The obtained images are available here :
/network/tmp1/ccai/data/munit_dataset/non_flooded/streetview_mvp_deeplabv3/
xxx_image.png
is the original square image resized to 512*512
xxx_pred.png
is the segmentation map. Note that is does not show with colors but it is encoded with the label ids [0-18]
It seems that Deeplabv3 does not do such a great job at segmenting sky on Streetview images, especially when there are clouds (there is a lot of warping in the sky) (see example below) . So we will try the HRNet + OCR + SegFix model which is SOTA on Cityscapes
Segmentation maps computed with HRNet model are available at
/network/tmp1/ccai/data/munit_dataset/non_flooded/streetview_mvp_seg_HRNet
for the cityscapes labels and /network/tmp1/ccai/data/munit_dataset/non_flooded/streetview_mvp_seg_HRNet_simlabels
for the labels (merged from cityscapes) that correspond to our simulated dataset labels.

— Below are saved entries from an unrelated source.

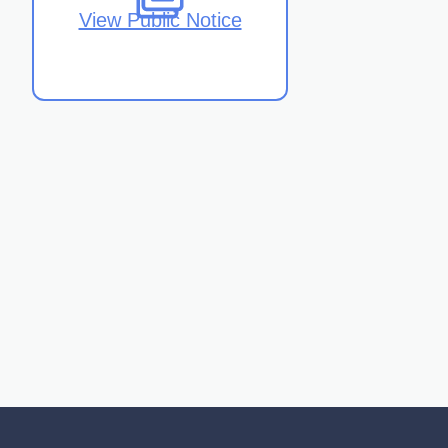
View Public Notice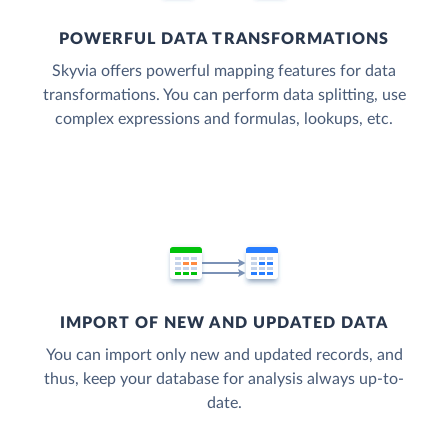
POWERFUL DATA TRANSFORMATIONS
Skyvia offers powerful mapping features for data
transformations. You can perform data splitting, use
complex expressions and formulas, lookups, etc.
IMPORT OF NEW AND UPDATED DATA
You can import only new and updated records, and
thus, keep your database for analysis always up-to-
date.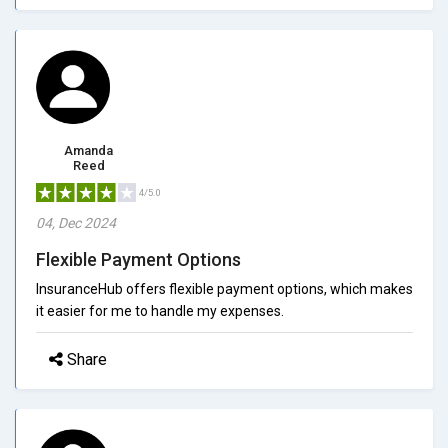
Amanda
Reed
4/5.0
04, Dec 2024
Flexible Payment Options
InsuranceHub offers flexible payment options, which makes
it easier for me to handle my expenses.
Share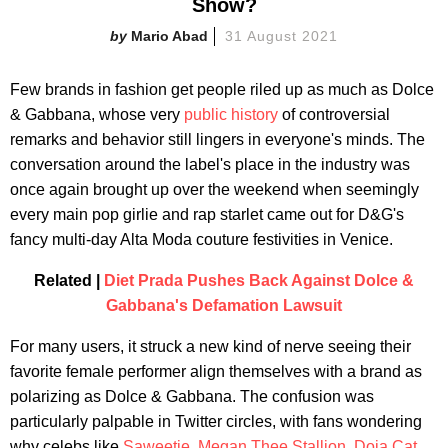
Show?
Mario Abad
31 August 2021
Few brands in fashion get people riled up as much as Dolce
& Gabbana, whose very
public history
of controversial
remarks and behavior still lingers in everyone's minds. The
conversation around the label's place in the industry was
once again brought up over the weekend when seemingly
every main pop girlie and rap starlet came out for D&G's
fancy multi-day Alta Moda couture festivities in Venice.
Related |
Diet Prada Pushes Back Against Dolce &
Gabbana's Defamation Lawsuit
For many users, it struck a new kind of nerve seeing their
favorite female performer align themselves with a brand as
polarizing as Dolce & Gabbana. The confusion was
particularly palpable in Twitter circles, with fans wondering
why celebs like
Saweetie
,
Megan Thee Stallion
,
Doja Cat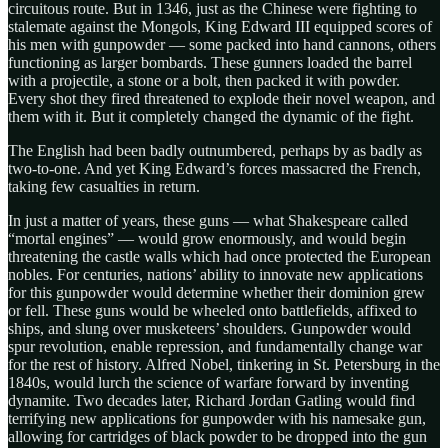
circuitous route. But in 1346, just as the Chinese were fighting to
stalemate against the Mongols, King Edward III equipped scores of
his men with gunpowder — some packed into hand cannons, others
functioning as larger bombards. These gunners loaded the barrel
with a projectile, a stone or a bolt, then packed it with powder.
Every shot they fired threatened to explode their novel weapon, and
them with it. But it completely changed the dynamic of the fight.
The English had been badly outnumbered, perhaps by as badly as
two-to-one. And yet King Edward’s forces massacred the French,
taking few casualties in return.
In just a matter of years, these guns — what Shakespeare called
“mortal engines” — would grow enormously, and would begin
threatening the castle walls which had once protected the European
nobles. For centuries, nations’ ability to innovate new applications
for this gunpowder would determine whether their dominion grew
or fell. These guns would be wheeled onto battlefields, affixed to
ships, and slung over musketeers’ shoulders. Gunpowder would
spur revolution, enable repression, and fundamentally change war
for the rest of history. Alfred Nobel, tinkering in St. Petersburg in the
1840s, would lurch the science of warfare forward by inventing
dynamite. Two decades later, Richard Jordan Gatling would find
terrifying new applications for gunpowder with his namesake gun,
allowing for cartridges of black powder to be dropped into the gun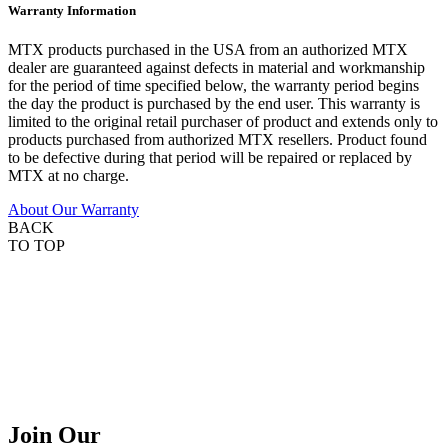
Warranty Information
MTX products purchased in the USA from an authorized MTX
dealer are guaranteed against defects in material and workmanship
for the period of time specified below, the warranty period begins
the day the product is purchased by the end user. This warranty is
limited to the original retail purchaser of product and extends only to
products purchased from authorized MTX resellers. Product found
to be defective during that period will be repaired or replaced by
MTX at no charge.
About Our Warranty
BACK
TO TOP
Join Our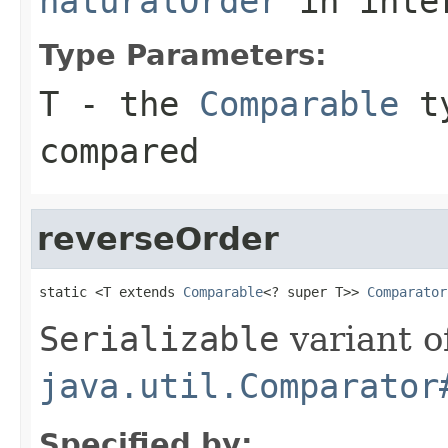
naturalOrder
in inte
Type Parameters:
T
- the
Comparable
ty
compared
reverseOrder
static <T extends 
Comparable
<? super T>> 
Comparator
Serializable
variant o
java.util.Comparator
Specified by: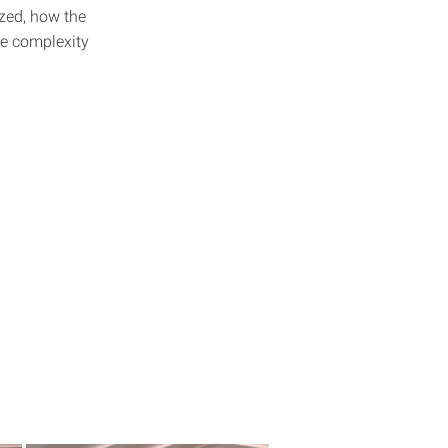
ized, how the
he complexity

We need to save segmentation maps of the real dataset (not only categories ground/background, but with the full set of labels vegetation, cars, etc.). A version with 19 Cityscapes labels will be computed, and we will also make a version of the segmentation maps so that the labels match our simulated dataset. You can check the correspondence between Cityscapes and our simulated world segmentation maps labels here.